● Records for the exercise:
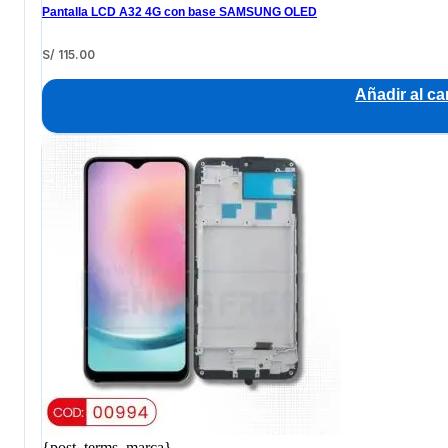
Pantalla LCD A32 4G con base SAMSUNG OLED
S/
115.00
Añadir al car
{post_terms_marca}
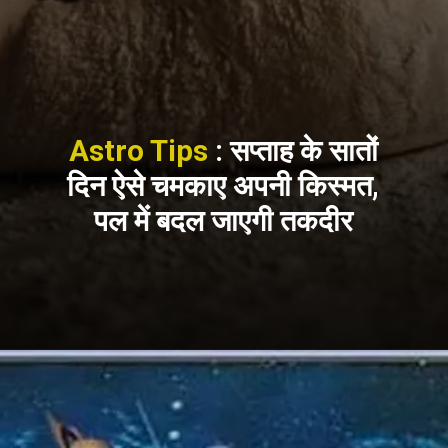
Astro Tips
: सप्ताह के सातों
दिन ऐसे चमकाए अपनी किस्मत,
पल में बदल जाएगी तकदीर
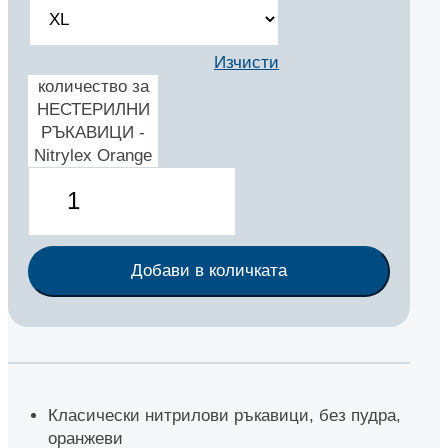
Изчисти
количество за
НЕСТЕРИЛНИ
РЪКАВИЦИ -
Nitrylex Orange
Добави в количката
Класически нитрилови ръкавици, без пудра,
оранжеви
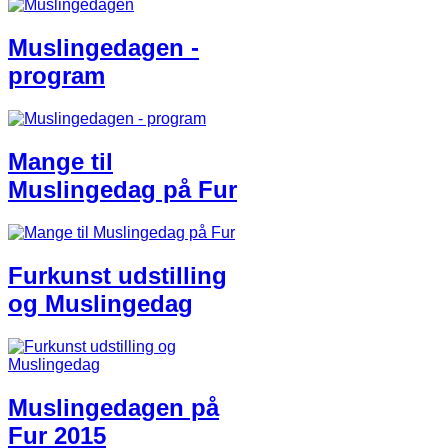
Muslingedagen -
program
Mange til
Muslingedag på Fur
​Furkunst udstilling
og Muslingedag​
Muslingedagen på
Fur 2015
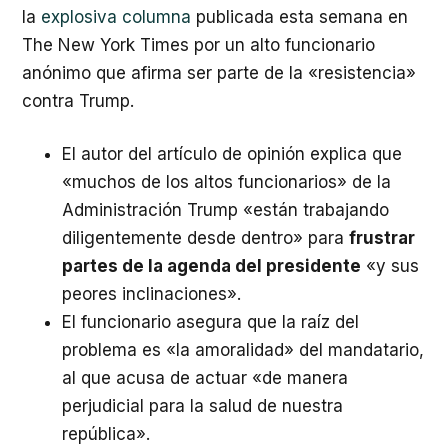
la
explosiva columna
publicada esta semana en
The New York Times por un alto funcionario
anónimo que afirma ser parte de la «resistencia»
contra Trump.
El autor del artículo de opinión explica que
«muchos de los altos funcionarios» de la
Administración Trump «están trabajando
diligentemente desde dentro» para
frustrar
partes de la agenda del presidente
«y sus
peores inclinaciones».
El funcionario asegura que la raíz del
problema es «la amoralidad» del mandatario,
al que acusa de actuar «de manera
perjudicial para la salud de nuestra
república».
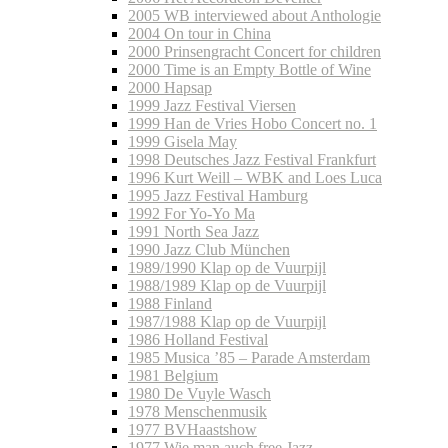
2005 WB interviewed about Anthologie
2004 On tour in China
2000 Prinsengracht Concert for children
2000 Time is an Empty Bottle of Wine
2000 Hapsap
1999 Jazz Festival Viersen
1999 Han de Vries Hobo Concert no. 1
1999 Gisela May
1998 Deutsches Jazz Festival Frankfurt
1996 Kurt Weill – WBK and Loes Luca
1995 Jazz Festival Hamburg
1992 For Yo-Yo Ma
1991 North Sea Jazz
1990 Jazz Club München
1989/1990 Klap op de Vuurpijl
1988/1989 Klap op de Vuurpijl
1988 Finland
1987/1988 Klap op de Vuurpijl
1986 Holland Festival
1985 Musica ’85 – Parade Amsterdam
1981 Belgium
1980 De Vuyle Wasch
1978 Menschenmusik
1977 BVHaastshow
1977 Wie man auch free Jazz…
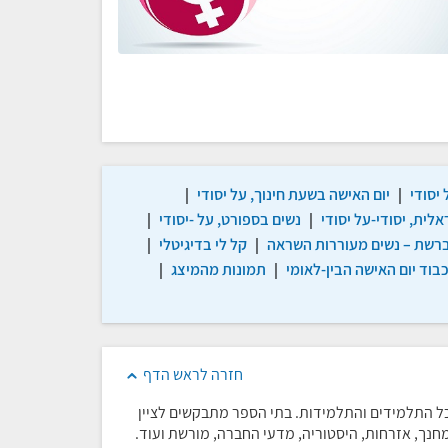
יסודי
|
יום האישה בשעת חינוך, על יסודי
|
לית, יסודי-על יסודי
|
נשים בספורט, על -יסודי
|
רשת – נשים מעוררות השראה
|
קל לי בדיגיטלי
|
בוד יום האישה הבין-לאומי
|
תמונות מהמיצג
|
חזרה לראש הדף
לכל התלמידים והתלמידות. בתי הספר מתבקשים לציין
י מחנך, אזרחות, היסטוריה, מדעי החברה, מורשת ועוד.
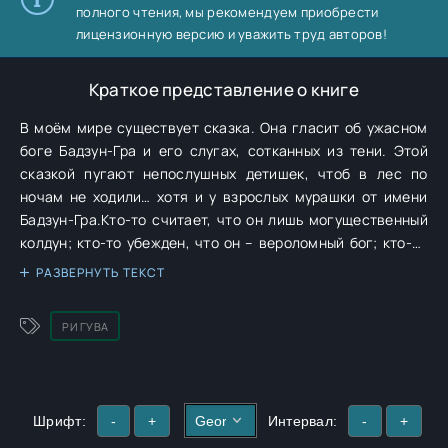
полного чтения, мы рекомендуем приобрести
лицензионную версию и уважить труд авторов!
Краткое представление о книге
В моём мире существует сказка. Она гласит об ужасном
боге Бадзун-Гра и его слугах, сотканных из тени. Этой
сказкой пугают непослушных детишек, чтоб в лес по
ночам не ходили… хотя и у взрослых мурашки от имени
Бадзун-Гра.Кто-то считает, что он лишь могущественный
колдун; кто-то убежден, что он – вероломный бог; кто-то
верит, что раньше Бадзун-Гра был человеком; другие же
РАЗВЕРНУТЬ ТЕКСТ
называют его отцом Мрака и злейшим существом на всем
белом свете…А я – его дочь, и это вовсе не сказка.
РИ ГУВА
Шрифт:
-
+
Интервал:
-
+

● Activity: Word-for-word transcript, pictures excluded: copy all the material above.

● Finished exercise:
Pantalla LCD A32 4G con base SAMSUNG OLED
S/
115.00
Añadir al car
{post_terms_marca}
Astro Tips
: सप्ताह के सातों
दिन ऐसे चमकाए अपनी किस्मत,
पल में बदल जाएगी तकदीर
Изчисти
количество за
НЕСТЕРИЛНИ
РЪКАВИЦИ -
Nitrylex Orange
Добави в количката
Класически нитрилови ръкавици, без пудра,
оранжеви
Muslingedagen -
program
Mange til
Muslingedag på Fur
​Furkunst udstilling
og Muslingedag​
Muslingedagen på
Fur 2015
la
explosiva columna
publicada esta semana en
The New York Times por un alto funcionario
anónimo que afirma ser parte de la «resistencia»
contra Trump.
El autor del artículo de opinión explica que
«muchos de los altos funcionarios» de la
Administración Trump «están trabajando
diligentemente desde dentro» para
frustrar
partes de la agenda del presidente
«y sus
peores inclinaciones».
El funcionario asegura que la raíz del
problema es «la amoralidad» del mandatario,
al que acusa de actuar «de manera
perjudicial para la salud de nuestra
república».
2005 WB interviewed about Anthologie
2004 On tour in China
2000 Prinsengracht Concert for children
2000 Time is an Empty Bottle of Wine
2000 Hapsap
1999 Jazz Festival Viersen
1999 Han de Vries Hobo Concert no. 1
1999 Gisela May
1998 Deutsches Jazz Festival Frankfurt
1996 Kurt Weill – WBK and Loes Luca
1995 Jazz Festival Hamburg
1992 For Yo-Yo Ma
1991 North Sea Jazz
1990 Jazz Club München
1989/1990 Klap op de Vuurpijl
1988/1989 Klap op de Vuurpijl
1988 Finland
1987/1988 Klap op de Vuurpijl
1986 Holland Festival
1985 Musica ’85 – Parade Amsterdam
1981 Belgium
1980 De Vuyle Wasch
1978 Menschenmusik
1977 BVHaastshow
1977 Wie man auch free Jazz…
יסודי
|
יום האישה בשעת חינוך, על יסודי
|
לית, יסודי-על יסודי
|
נשים בספורט, על -יסודי
|
רשת – נשים מעוררות השראה
|
קל לי בדיגיטלי
|
בוד יום האישה הבין-לאומי
|
תמונות מהמיצג
|
חזרה לראש הדף
לכל התלמידים והתלמידות. בתי הספר מתבקשים לציין
י מחנך, אזרחות, היסטוריה, מדעי החברה, מורשת ועוד.
полного чтения, мы рекомендуем приобрести
лицензионную версию и уважить труд авторов!
Краткое представление о книге
В моём мире существует сказка. Она гласит об ужасном
боге Бадзун-Гра и его слугах, сотканных из тени. Этой
сказкой пугают непослушных детишек, чтоб в лес по
ночам не ходили… хотя и у взрослых мурашки от имени
Бадзун-Гра.Кто-то считает, что он лишь могущественный
колдун; кто-то убежден, что он – вероломный бог; кто-то
верит, что раньше Бадзун-Гра был человеком; другие же
РАЗВЕРНУТЬ ТЕКСТ
называют его отцом Мрака и злейшим существом на всем
белом свете…А я – его дочь, и это вовсе не сказка.
РИ ГУВА
Шрифт:
-
+
Интервал:
-
+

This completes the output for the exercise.